Kisah yang sama juga diceritakan oleh Syaikh Yūsuf al-Nabhānī dalam Jāmi‘ Karāmatil Āwliyā’. Dikisahkan ada seorang wali bernama Hafiz Usman Efendi (w. 1698 M), penulis al-Qur’an Istanbul (disebut al-Qur’an Istanbul atau stanbul karena awalnya dicetak di Turki, meskipun sekarang banyak negara turut mencetaknya juga. Berbentuk mushaf kecil, diminyaki dengan wewangian dan disimpan dalam sebuah kota. Mushaf ini dibaca terus-menerus oleh pemiliknya dan diwariskan secara turun-menurun sehingga menjadi semacam pusaka keluarga). Hafiz Usman jika datang ke acara tahlilan (Aceh: Samadiyah), tuan rumah yang mengundang pasti menyembelih sapi. Mereka merasa terhormat dan senang majlis mereka dikunjungi oleh Hafiz Usman. Tetapi dalam membaca tahlilan, Hafiz Usman cuma membaca bismillāhirraḥmānirraḥīm. Setalah itu ia pamitan dan berkata kepada tuan rumah “sudah ya, saya masih banyak urusan”. Tuan ruma merasa kesal dan dilecehkan oleh sikap Hafiz Usman. Teryata kekesalan tuan rumah ini sampai juga ditelinga wali tersebut. Hafiz Osman kemudian gantian mengundang tuan rumah itu ke rumahnya. Ia meminta tuan rumah itu menebang sebuah pohon besar. Ia juga meminta kepada muridnya untuk mencarikan seekor sapi gemuk. Lalu sapi itu diletakkan pada sisi pohon besar itu dan Hafiz Osman menaiki sisi yang lain. Ternyata timbangan Hafiz Usman lebih berat dibandingkan seeokor sapi gemuk.

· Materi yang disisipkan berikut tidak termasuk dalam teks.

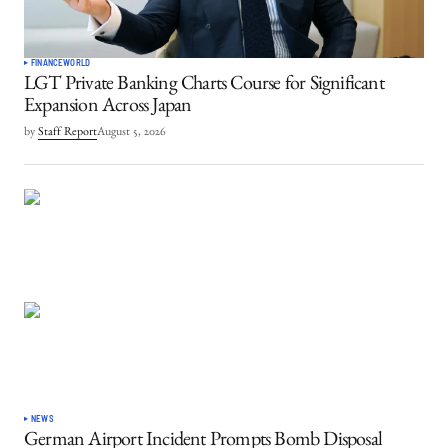
FINANCE
WORLD
LGT Private Banking Charts Course for Significant
Expansion Across Japan
by
Staff Report
August 5, 2026
NEWS
German Airport Incident Prompts Bomb Disposal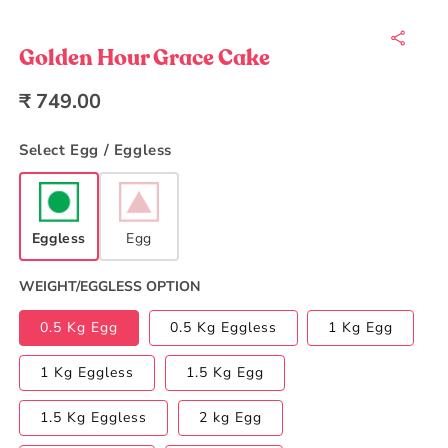
Open
media
1
in
Golden Hour Grace Cake
modal
Regular
₹ 749.00
price
Select Egg / Eggless
Eggless
Egg
WEIGHT/EGGLESS OPTION
0.5 Kg Egg
0.5 Kg Eggless
1 Kg Egg
1 Kg Eggless
1.5 Kg Egg
1.5 Kg Eggless
2 kg Egg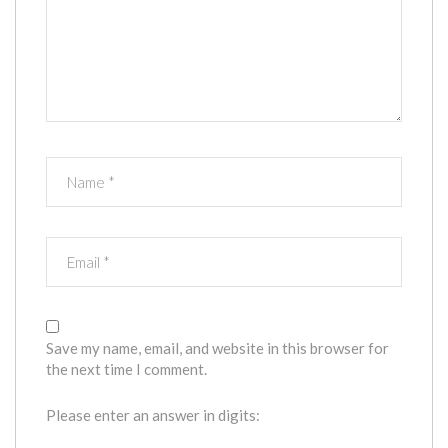
Save my name, email, and website in this browser for
the next time I comment.
Please enter an answer in digits: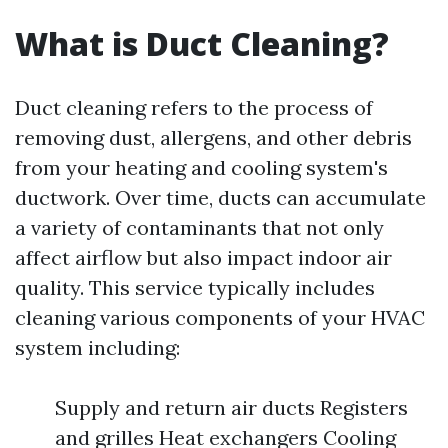
What is Duct Cleaning?
Duct cleaning refers to the process of
removing dust, allergens, and other debris
from your heating and cooling system's
ductwork. Over time, ducts can accumulate
a variety of contaminants that not only
affect airflow but also impact indoor air
quality. This service typically includes
cleaning various components of your HVAC
system including:
Supply and return air ducts Registers
and grilles Heat exchangers Cooling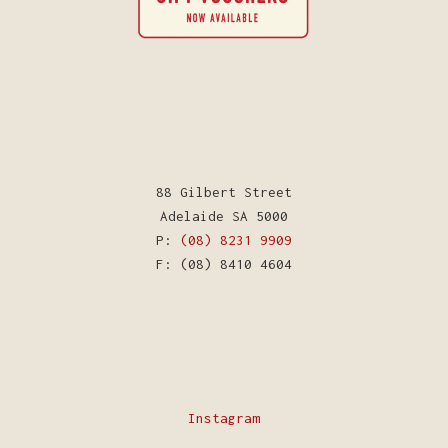
88 Gilbert Street
Adelaide SA 5000
P:
(08) 8231 9909
F: (08) 8410 4604
Instagram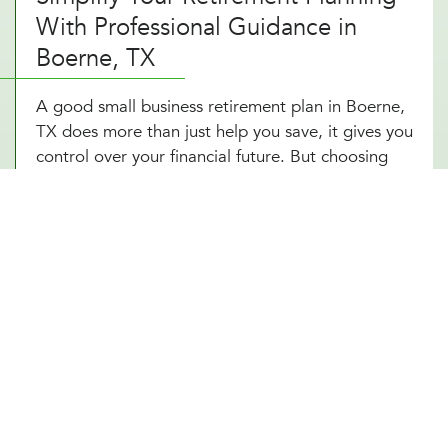
With Professional Guidance in
Boerne, TX
A good small business retirement plan in Boerne,
TX does more than just help you save, it gives you
control over your financial future. But choosing
the right plan and staying on top of contributions,
tax advantages, and investment options can be
overwhelming. That’s where expert planning
makes all the difference. With a self-employed
retirement plan designed around your Boerne, TX
business structure, you can reduce your tax
burden, grow your wealth, and retire comfortably.
Owning a business in Boerne, TX means planning
for success, not just today but for years to come.
With a small business 401k structured to fit your
goals, you’re setting yourself up for financial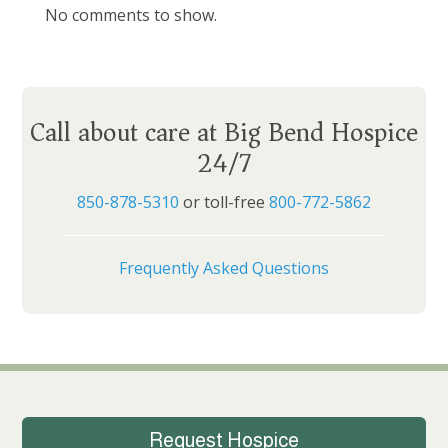
No comments to show.
Call about care at Big Bend Hospice
24/7
850-878-5310
or toll-free
800-772-5862
Frequently Asked Questions
Request Hospice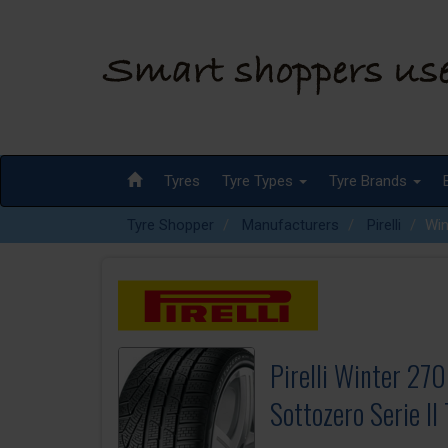
Tyres
Tyre Types
Tyre Brands
Tyre Shopper
Manufacturers
Pirelli
Win
Pirelli Winter 270
Sottozero Serie II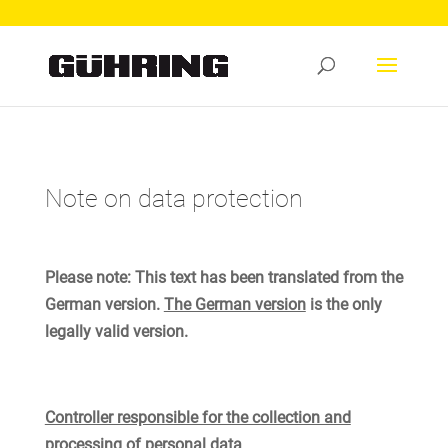
Note on data protection
Please note: This text has been translated from the
German version.
The German version
is the only
legally valid version.
Controller responsible for the collection and
processing of personal data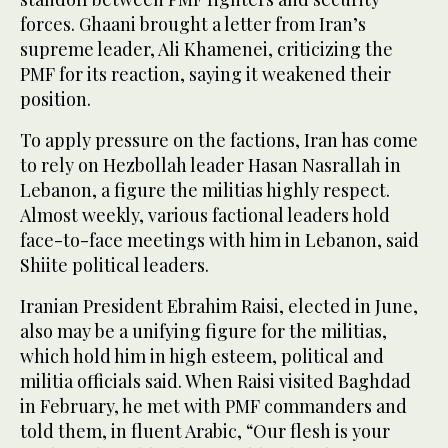
forces. Ghaani brought a letter from Iran’s
supreme leader, Ali Khamenei, criticizing the
PMF for its reaction, saying it weakened their
position.
To apply pressure on the factions, Iran has come
to rely on Hezbollah leader Hasan Nasrallah in
Lebanon, a figure the militias highly respect.
Almost weekly, various factional leaders hold
face-to-face meetings with him in Lebanon, said
Shiite political leaders.
Iranian President Ebrahim Raisi, elected in June,
also may be a unifying figure for the militias,
which hold him in high esteem, political and
militia officials said. When Raisi visited Baghdad
in February, he met with PMF commanders and
told them, in fluent Arabic, “Our flesh is your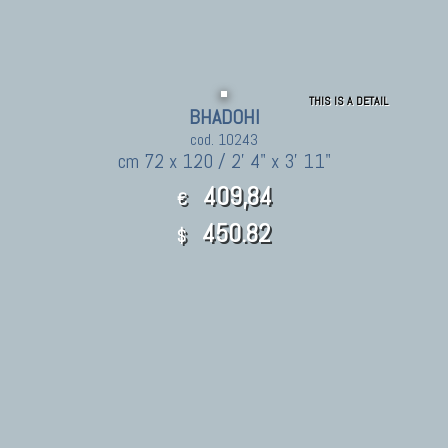
THIS IS A DETAIL
BHADOHI
cod. 10243
cm 72 x 120 / 2' 4" x 3' 11"
409,84
€
450.82
$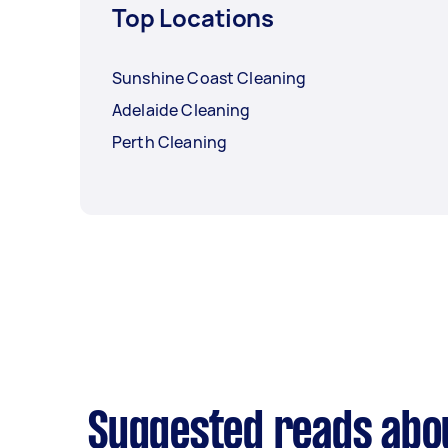
Top Locations
Sunshine Coast Cleaning
Adelaide Cleaning
Perth Cleaning
Suggested reads abo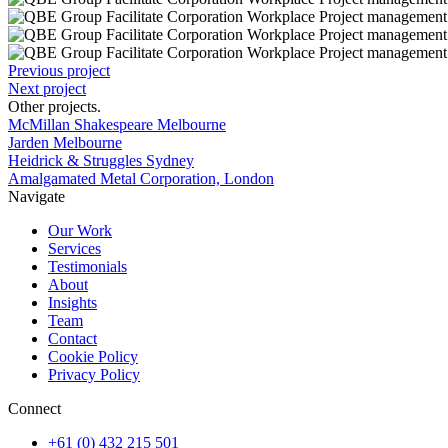
Previous project
Next project
Other projects
.
McMillan Shakespeare Melbourne
Jarden Melbourne
Heidrick & Struggles Sydney
Amalgamated Metal Corporation, London
Navigate
Our Work
Services
Testimonials
About
Insights
Team
Contact
Cookie Policy
Privacy Policy
Connect
+61 (0) 432 215 501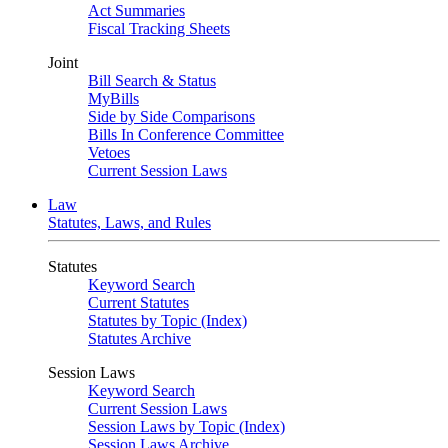
Act Summaries
Fiscal Tracking Sheets
Joint
Bill Search & Status
MyBills
Side by Side Comparisons
Bills In Conference Committee
Vetoes
Current Session Laws
Law
Statutes, Laws, and Rules
Statutes
Keyword Search
Current Statutes
Statutes by Topic (Index)
Statutes Archive
Session Laws
Keyword Search
Current Session Laws
Session Laws by Topic (Index)
Session Laws Archive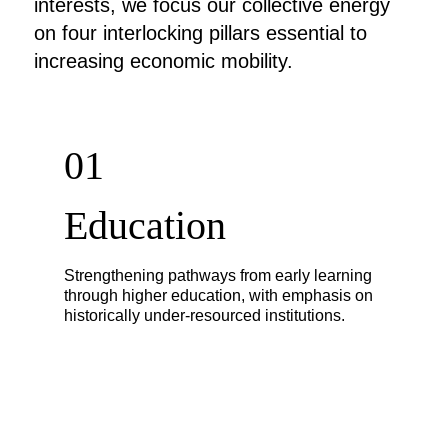
interests, we focus our collective energy
on four interlocking pillars essential to
increasing economic mobility.
01
Education
Strengthening pathways from early learning
through higher education, with emphasis on
historically under-resourced institutions.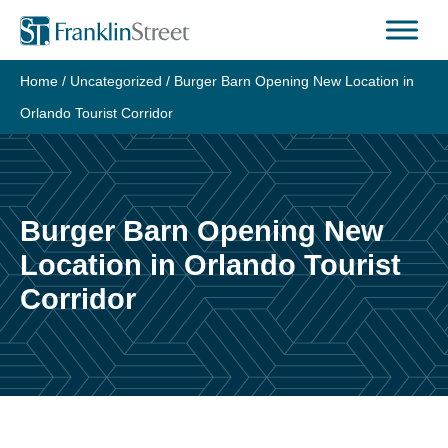
Skip
to
content
Home
/
Uncategorized
/
Burger Barn Opening New Location in
Orlando Tourist Corridor
Burger Barn Opening New
Location in Orlando Tourist
Corridor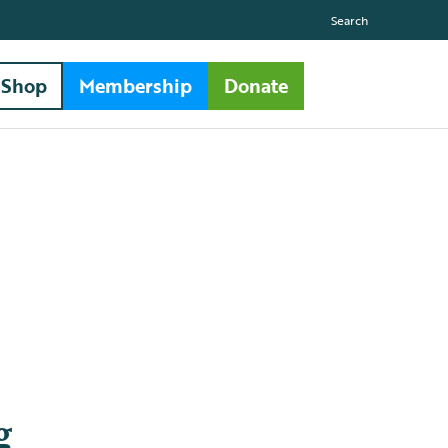
Search
Shop
Membership
Donate
g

Meski membaca basmalah tidak wajib secara fiqh, tapi menurut tauhid basmalah wajib dibaca. Sebab kalau tidak membaca basmalah jangan-jangan kita meyakini kalau makan pasti kenyang, minum pasti segar. Padahal menyematkan kata “pasti” itulah yang menjadikan seseorang syirik. Karena seakan-akan makan itu mempunyai kekuatan yang luar biasa sehingga dapat mengenyangkan. Ini menyebabkan para ulama tauhid memandang membaca basmalah sangatlah penting untuk menetralisir adat yang sudah berkerak dan mendarah daging.
Nabi sendiri mengajarkan kita untuk membaca basmalah dalam beraktivitas “kullu amrin dzī bālin la yaqra’ fīhi bibismillāhi fahuwa abtar (setiap amal saleh yang tidak dibacakan basmalah sia-sia lah amalanya itu). Sampai-sampai Nabi mengajarkan jika lupa membaca basmalah di awal beraktivitas, bacalah basmalah itu kapan saja saat mengingatnya. Dalam sebuah hadis Nabi mengajarkan kalimat “bismillāhi awwalahu wa ākhirahu” (dengan nama Allah di awal maupun di akhir). Jika demikian, tidak berlebihan jika Fakhruddīn al-Rāzī dalam kitab Mafātiḥul Ghaib mengatakan kedudukan basmalah yang diucapkan manusia sama dengan kedudukan kun fayakūn yang diucapkan Allah. Kata kun fayakūn menjadi “mantra” Allah dalam menciptakan alam semesta, sedangkan basmalah menjadi “mantra” manusia dalam beramal saleh.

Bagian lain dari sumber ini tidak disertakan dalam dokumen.